Les récits fictifs et les mondes imaginaires reposent sur une perception immédiate des expériences réelles, et sont donc liés au monde de la représentation et à la réalité telle qu’elle est perçue. Ils relèvent toujours d’une perspective personnelle et individuelle. La question est de savoir comment ces mondes fictifs voient le jour, comment ils sont construits, comment ils sont mis sur papier – et comment ils s’inspirent de la réalité.
Dans les bandes dessinées de Yann Kumbozi, des scènes réelles de l’espace urbain de Kinshasa se mêlent aux univers fictifs de l’artiste, qui transforme les influences politiques, culturelles et personnelles en un récit intemporel. Ici, le dessinateur de BD nous raconte comment ses univers sont créés :
Christ Mukenge: Comment est-ce que tu construis tes mondes fictifs?
Yann Kumbozi: Il est clair que l’univers de mes bandes dessinées est un mélange de réalité et d’un apport personnel résultant de recherches de documents, il s’agit pour moi de trouver un juste milieu entre réel et fiction : après une bonne documentation et des recherches je collecte des images, des dessins, je me rends aussi parfois sur les lieux. Tout ce que je vois, je le modifie afin que le rendu soit original et crédible … cela me demande beaucoup de réflexion, de croquis. C’est un vrai défi sans lequel tout ne serait que du plagiat.
Christ Mukenge: Quelle est ton inspiration pour les caractères et les scenarios?
Yann Kumbozi: C’est facile à reconnaître, il suffit de regarder mes bandes dessinées: je dessine surtout des personnages. Pour mes scénarios je m’inspire plus de la jeunesse, sans doute parce que je suis jeune moi-même. J’essaie d’interpréter mon vécu, ce qui se passe dans mon entourage et des choses que j’ai appréciées chez un ami, tout cela constitue bien souvent ma sources d’inspiration.
Christ Mukenge: Quel lien y a-t-il entre réalité et fiction dans tes histoires?

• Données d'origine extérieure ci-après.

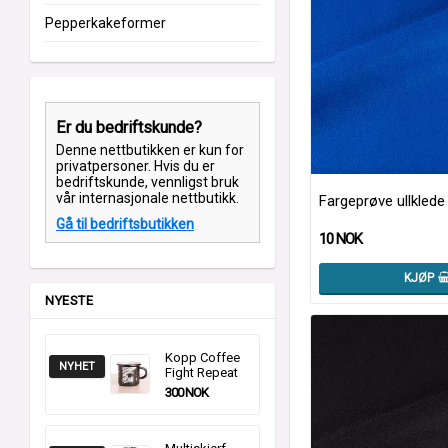
Pepperkakeformer
Er du bedriftskunde?
Denne nettbutikken er kun for
privatpersoner. Hvis du er
bedriftskunde, vennligst bruk
vår internasjonale nettbutikk.
Fargeprøve ullklede 
Gå til bedriftsbutikken
10 NOK
KJØP
NYESTE
Kopp Coffee
NYHET
Fight Repeat
300 NOK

Yann Kumbozi: Oh, question un peu difficile, mais je dirai que la réalité, s’il fallait seulement la relater, serait sans intérêt : dans l’art, les gens ont besoin de ce qu’ils n’ont jamais vu, d’où l’intérêt de la fiction. Mais celle-ci est très pragmatique, je l’utilise pour donner du sens, de la vie à mes histoires. Mes récits, bien qu’inspirés d’une certaine réalité, peuvent peut-être ainsi devenir intéressants et c’est ce qu’aiment les lecteurs … Bref, le lien que je fais entre réalité et fiction dans mes histoires se trouve dans dans la narration et celle-ci, si elle est bien structurée dans le récit, devrait amener le lecteur à aimer et s’approprier l’histoire.
Christ Mukenge: On y trouve aussi des éléments de la mythologie traditionnelle congolaise : Quel lien as-tu avec la mythologie traditionnelle ? Et : Est-ce que tu transformes ces histoires traditionnelles ou est-ce que tu essaies de les illustrer ?
Yann Kumbozi: Tout congolais est lié à une mythologie qui provenant de ses ancêtres, moi je suis issu d’un Mukongo et d’un Swahili et je crois que c’est cela qui, de manière symptomatique, me pousse à insérer quelques aspects mythiques dans mes BD … Je dois avouer aussi que j’aime la légende Kongo et Luba et ce lien symptomatique me permet de pouvoir l’illustrer dans mes histoires … Les liens entre la mythologie congolaise et mes bandes dessinées restent purement instinctifs et c’est clairement lié au fait que j’ai moi-même le sang congolais. Je ne transforme pas ces histoires traditionnelles, je m’en inspire bien évidemment si mon scenario cadre avec la mythologie … Je le réécris à ma manière pour y apporter ma touche, ce qui me permet d’être plus inventif et créatif. Hormis les côtés « jeunesses » et « mythologie », j’aimerais aussi introduire un côté didactique dans mes futures aventures. La didactique et la fiction sont étroitement liées, même si généralement la BD congolaise touche plus dans la didactique. Mais apporter une touche originale, fun et vivante sur des sujets scolaires et sensibles pourrait booster l’appréhension de la BD dans ce milieu.